2. Find a new hobby, activity or regular social event. Don't sit around and sob incessantly. Do something proactive and lively to distract your mind and soul. Quit moping and resume your path in life. Go shopping, treat yourself to an ice cream at your local restaurant, or go and play a sport. Take up a hobby or set yourself a challenge, such as a 5000 piece jigsaw or beating the computer at a game of chess.

3. Join a club. You will meet lots of new people and get heaps of new friends instantly.

4. Find a new friend. There is always someone new. Talk to people around school, college, work or your neighborhood. Talk to people that you have never really talked to before and you may be pleasantly surprised. Be nice and friendly, but don't be overly friendly the first time you approach them. Just go up and say "Hi" or something, and try to act casually. If you start talking to each other, don't act too eager to be friends too quickly. Just be yourself and stay casual. And take it calmly and slowly - simply because you have lost one friend doesn't mean you should rush out and find another replacement. Friendship develops over time and needs careful choices and good tending.

5. Avoid spending time thinking of ways to make your former friend jealous. This will only make you look sad and desperate and it only ever rebounds on yourself. Revenge fantasies might amuse your sorrowful side but they are a pure waste of energy and dig a deeper level of sadness and inaction for you. See step 1 again if you find yourself falling into this trap.

6. Keep a casual relationship with your former friend. When you see your former friend around, don't be sour or nasty. If he or she talks to you, don't ignore your former friend. Just say hi back and if you still don't want to have a long conversation, be polite and just excuse yourself. Having an appointment or a homework assignment to complete are good enough excuses.

7. Don't spread rumours about the person, or talk about them to everyone. Nobody will want to be your friend if they discover that you talk about people behind their backs.

8. Smile! Find things to smile about. Do something for someone, raise money for charity by doing a sponsored run, do things that make you happy again. Realize that you don't need this person to make you happy, and it is not the end of the world now that they have gone. It is one of life's lessons and there should be a kernel of wisdom in what happened for you to learn from.

9. Get on with your life. This is the most important lesson. Don't stop going out with other friends, or take it out on them. Carry on as if everything is normal, and it will feel normal. Soon you will forget all about this person, or at least, be able to think of them without bitterness or sadness.

10. Remember that with every ending, there is a new beginning. That means, there's time to get your life going in the direction you want. Pamper yourself and hang out with new interesting people.

Tips

1. Don't let this friend know that you are upset because then he/she might think he/she has won. Or, your former friend may simply be irritated to think you still harbor a desire for friendship with them and may be provoked into spreading malicious gossip about you.

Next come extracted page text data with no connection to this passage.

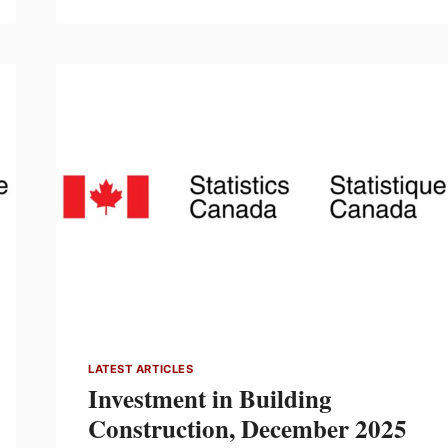
PATH
TO
$1
MILLION:
CELEBRATING
$815,509
RAISED
FOR CANADA’S CHILDREN’S
HOSPITALS
LATEST ARTICLES
Investment in Building
Construction, December 2025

2. If you are nice to everyone, everyone will want to be your friend!
Don't let this person think that you are letting yourself go because you two aren't friends anymore. This is immature and self-destructive behavior that only impacts you and your future prospects for other friendships. People do not turn around and rescue wallowers, so try not to hold on to such a fantasy.

3. Stay strong! If what this person did was bad, don't accept them back as a friend. If he or she begs or promises to be a good friend, stay firm unless you think this person has really changed or you feel it would be wrong not to. Don't be weak, you will just look and be treated like a doormat!

4. If it really will, then make friends with them again. If the fight was silly and you feel it was, it is possible they are too. Start out by apologizing a few days after the fight and then leave them alone. Do not retaliate. If they say no, you will know you did everything you could.